--- Data ---

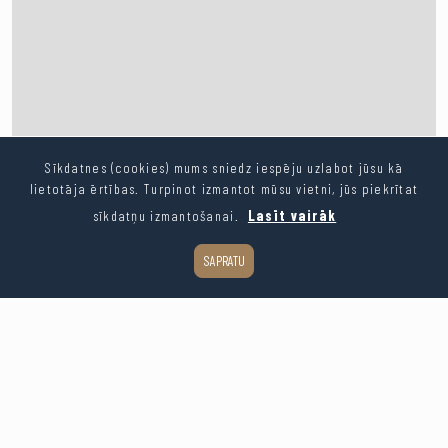
Sīkdatnes (cookies) mums sniedz iespēju uzlabot jūsu kā
lietotāja ērtības. Turpinot izmantot mūsu vietni, jūs piekrītat
sīkdatņu izmantošanai.
Lasīt vairāk
SAPRATU
Leaflet
| ©
OpenStreetMap
contributors
Kopēt saiti
Dalīties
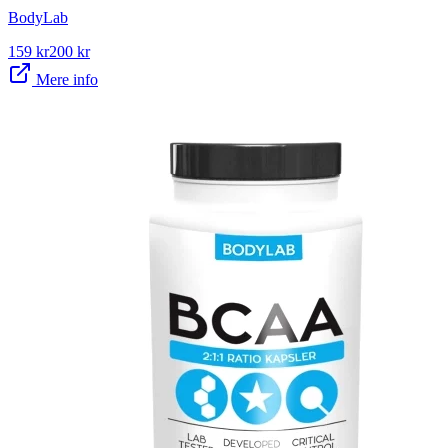
BodyLab
159
kr
200
kr
Mere info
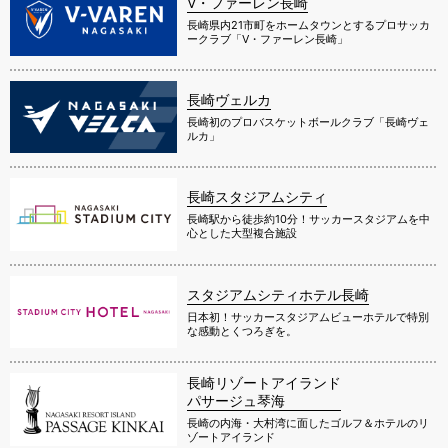
V・ファーレン長崎
長崎県内21市町をホームタウンとするプロサッカ
ークラブ「V・ファーレン長崎」
長崎ヴェルカ
長崎初のプロバスケットボールクラブ「長崎ヴェ
ルカ」
長崎スタジアムシティ
長崎駅から徒歩約10分！サッカースタジアムを中
心とした大型複合施設
スタジアムシティホテル長崎
日本初！サッカースタジアムビューホテルで特別
な感動とくつろぎを。
長崎リゾートアイランド
パサージュ琴海
長崎の内海・大村湾に面したゴルフ＆ホテルのリ
ゾートアイランド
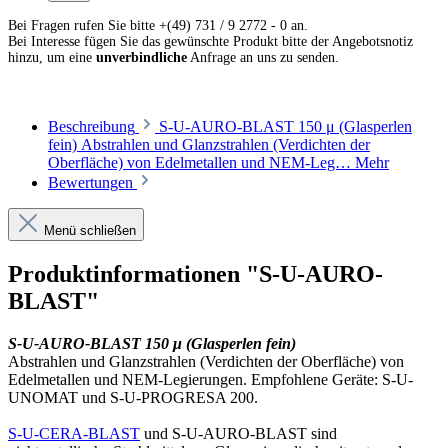
Bei Fragen rufen Sie bitte +(49) 731 / 9 2772 - 0 an.
Bei Interesse fügen Sie das gewünschte Produkt bitte der Angebotsnotiz
hinzu, um eine
unverbindliche
Anfrage an uns zu senden.
Beschreibung
S-U-AURO-BLAST 150 μ (Glasperlen
fein) Abstrahlen und Glanzstrahlen (Verdichten der
Oberfläche) von Edelmetallen und NEM-Leg…
Mehr
Bewertungen
Menü schließen
Produktinformationen "S-U-AURO-
BLAST"
S-U-AURO-BLAST 150 μ (Glasperlen fein)
Abstrahlen und Glanzstrahlen (Verdichten der Oberfläche) von
Edelmetallen und NEM-Legierungen. Empfohlene Geräte: S-U-
UNOMAT und S-U-PROGRESA 200.
S-U-CERA-BLAST
und S-U-AURO-BLAST sind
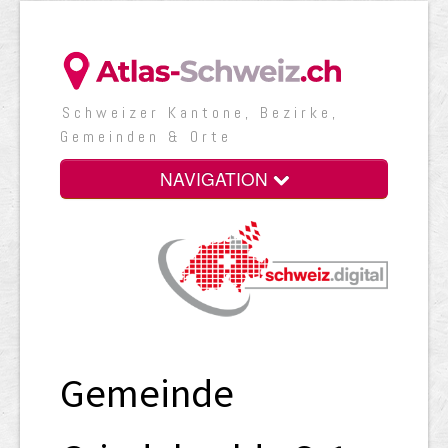
Schweizer Kantone, Bezirke,
Gemeinden & Orte
NAVIGATION
Gemeinde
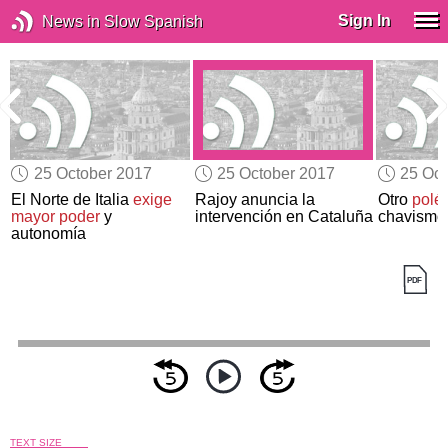
Sign In
News in Slow Spanish
25 October 2017
25 October 2017
25 Oct
El Norte de Italia
exige
Rajoy anuncia la
Otro
polém
mayor poder
y
intervención en Cataluña
chavismo
autonomía
TEXT SIZE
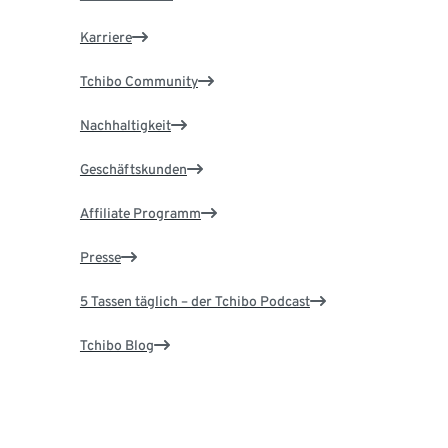
Karriere
Tchibo Community
Nachhaltigkeit
Geschäftskunden
Affiliate Programm
Presse
5 Tassen täglich – der Tchibo Podcast
Tchibo Blog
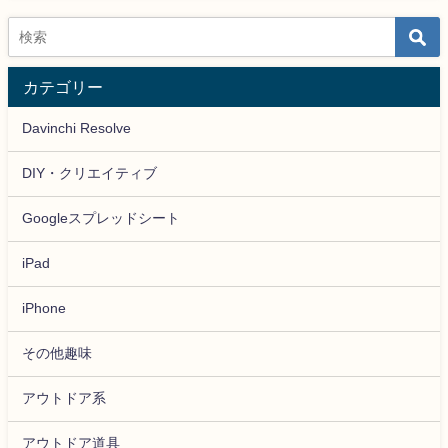
カテゴリー
Davinchi Resolve
DIY・クリエイティブ
Googleスプレッドシート
iPad
iPhone
その他趣味
アウトドア系
アウトドア道具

---

When you repeat the listing, keep it exact and leave the pictures behind.

* _Your response_
Sīkdatnes (cookies) mums sniedz iespēju uzlabot jūsu kā
lietotāja ērtības. Turpinot izmantot mūsu vietni, jūs piekrītat
sīkdatņu izmantošanai.
Lasīt vairāk
SAPRATU
Leaflet
| ©
OpenStreetMap
contributors
Kopēt saiti
Dalīties
BodyLab
159
kr
200
kr
Mere info
V・ファーレン長崎
長崎県内21市町をホームタウンとするプロサッカ
ークラブ「V・ファーレン長崎」
長崎ヴェルカ
長崎初のプロバスケットボールクラブ「長崎ヴェ
ルカ」
長崎スタジアムシティ
長崎駅から徒歩約10分！サッカースタジアムを中
心とした大型複合施設
スタジアムシティホテル長崎
日本初！サッカースタジアムビューホテルで特別
な感動とくつろぎを。
長崎リゾートアイランド
パサージュ琴海
長崎の内海・大村湾に面したゴルフ＆ホテルのリ
ゾートアイランド
Bei Fragen rufen Sie bitte +(49) 731 / 9 2772 - 0 an.
Bei Interesse fügen Sie das gewünschte Produkt bitte der Angebotsnotiz
hinzu, um eine
unverbindliche
Anfrage an uns zu senden.
Beschreibung
S-U-AURO-BLAST 150 μ (Glasperlen
fein) Abstrahlen und Glanzstrahlen (Verdichten der
Oberfläche) von Edelmetallen und NEM-Leg…
Mehr
Bewertungen
Menü schließen
Produktinformationen "S-U-AURO-
BLAST"
S-U-AURO-BLAST 150 μ (Glasperlen fein)
Abstrahlen und Glanzstrahlen (Verdichten der Oberfläche) von
Edelmetallen und NEM-Legierungen. Empfohlene Geräte: S-U-
UNOMAT und S-U-PROGRESA 200.
S-U-CERA-BLAST
und S-U-AURO-BLAST sind
Schweizer Kantone, Bezirke,
Gemeinden & Orte
NAVIGATION
Gemeinde
Sign In
News in Slow Spanish
25 October 2017
25 October 2017
25 Oct
El Norte de Italia
exige
Rajoy anuncia la
Otro
polém
mayor poder
y
intervención en Cataluña
chavismo
autonomía
TEXT SIZE
Karriere
Tchibo Community
Nachhaltigkeit
Geschäftskunden
Affiliate Programm
Presse
5 Tassen täglich – der Tchibo Podcast
Tchibo Blog
カテゴリー
Davinchi Resolve
DIY・クリエイティブ
Googleスプレッドシート
iPad
iPhone
その他趣味
アウトドア系
アウトドア道具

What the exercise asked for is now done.